Personally, I love the minimal look of the SHOEI Glamster, Hedon Heroine Racer and SCHUBERTH C4 Basic but I’d prefer to see some more stats from CRASH before investing. Despite being such a highly regarded brand I find it intriguing that SHOEI’s CRASH ratings aren’t that great – the same goes for AGV. HJC is probably a tad too ‘street bike’ for me, as is Airoh, which, ultimately, leaves me with Bell who is doing some excellent vintage-inspired designs.
I’m drawn to the history of the Bell brand and their Bell Star helmet because of its great CRASH rating but again it’s probably a little sportier looking than I would like – the RS-2 or Eliminator is more to my liking.
Depending on how I prefer the fit for my head, I will probably stretch the budget to accommodate the Bell Eliminator because I prefer the style (and the ventilation system), even if I’m gambling on similar protection performance to the rest of the Bell range tested.
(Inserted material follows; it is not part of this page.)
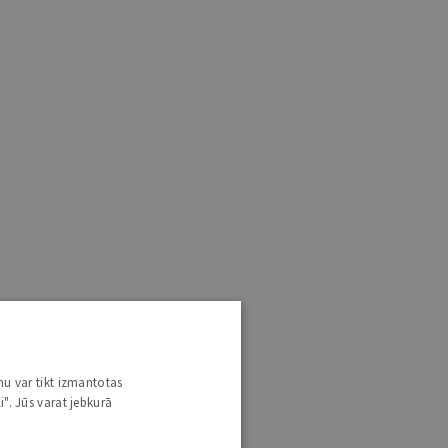
nu var tikt izmantotas
i". Jūs varat jebkurā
I’m happy to fall back on the Bell RS-2 because I know it has performed well in the CRASH testing, even though it didn’t rate too highly in the comfort department.
I would also try on the more HJC i70, which didn’t perform as well as the Bell RS-2 for protection but rated a lot higher for comfort. And the Shark Spartan ECE, just for good measure! At the end of the day, the best motorcycle helmet for you will be the one that fits into your budget and on your noggin. However, CRASH’s protection results are valuable considerations before you purchase.